In a prior post, I discussed the case of Fluor Fed. Sols., LLC v. Bae Sys. Ordinance Sys in the context of the interplay between fraud, contract, and statutes of limitation.  Some cases just keep on giving.  This time the case illustrates the need for careful drafting of those pesky, and highly important, clauses in your construction documents.

In the current iteration of this ongoing saga, the Court considered the contractual aspects of the matter.  As a reminder, the facts are as follows:  In May 2011, the United States Army (“Army) awarded BAE Systems Ordnance Systems, Inc. (“BAE”) a contract to design and construct a natural gas-fired combined heating and power plant for the Radford Army Ammunition Plant (“RAAP”).
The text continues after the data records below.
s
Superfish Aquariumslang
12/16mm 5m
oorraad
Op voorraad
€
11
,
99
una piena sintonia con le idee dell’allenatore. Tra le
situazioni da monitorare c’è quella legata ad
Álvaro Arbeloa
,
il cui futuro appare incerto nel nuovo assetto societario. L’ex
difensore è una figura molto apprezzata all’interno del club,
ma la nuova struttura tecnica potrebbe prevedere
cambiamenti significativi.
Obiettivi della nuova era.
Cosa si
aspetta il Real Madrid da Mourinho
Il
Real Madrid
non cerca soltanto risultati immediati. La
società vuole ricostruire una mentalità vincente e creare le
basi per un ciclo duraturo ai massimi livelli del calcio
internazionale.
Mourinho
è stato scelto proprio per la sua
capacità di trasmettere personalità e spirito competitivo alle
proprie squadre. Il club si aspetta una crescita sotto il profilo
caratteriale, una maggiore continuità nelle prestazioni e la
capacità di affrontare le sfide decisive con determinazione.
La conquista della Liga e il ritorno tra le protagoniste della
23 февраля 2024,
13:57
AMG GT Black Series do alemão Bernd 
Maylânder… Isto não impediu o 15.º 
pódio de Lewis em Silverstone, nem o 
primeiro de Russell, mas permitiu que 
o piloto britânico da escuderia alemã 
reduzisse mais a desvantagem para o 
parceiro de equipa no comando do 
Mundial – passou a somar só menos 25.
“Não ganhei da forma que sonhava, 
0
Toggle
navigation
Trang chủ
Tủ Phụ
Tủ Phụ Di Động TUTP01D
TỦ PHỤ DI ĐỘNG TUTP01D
On October 7, 2015, BAE issued a request for a proposal from Fluor Federal Solutions, LLC (“Fluor”) to design and build a temporary boiler facility at a specific location on the RAAP property. On October 13, 2015, the Army modified the prime contract to change the location of the boiler facility. On December 10, 2015, the Army modified the prime contract to require BAE to design and construct a permanent boiler facility. On December 30, 2015, Fluor and BAE executed a fixed-price subcontract for Fluor to design and construct the temporary boiler. Throughout 2016, BAE issued several modifications to Fluor’s subcontract to reflect the modifications BAE received from the Army on the prime contract. On March 23, 2016, BAE directed Fluor to build a permanent – rather than temporary – boiler facility. On March 28, 2016, Fluor began construction of the permanent facility and began negotiations with BAE about the cost of the permanent facility. On September 1, 2016, the parties reached an agreement on the cost for the design of the permanent facility, but not on the cost to construct the permanent facility. On November 29, 2016, the parties executed a modification to the subcontract, officially replacing the requirement to construct a temporary facility with a requirement to construct a permanent facility and agreeing to “negotiate and definitize the price to construct by December 15, 2016.” The parties were unable to reach an agreement on the construction price.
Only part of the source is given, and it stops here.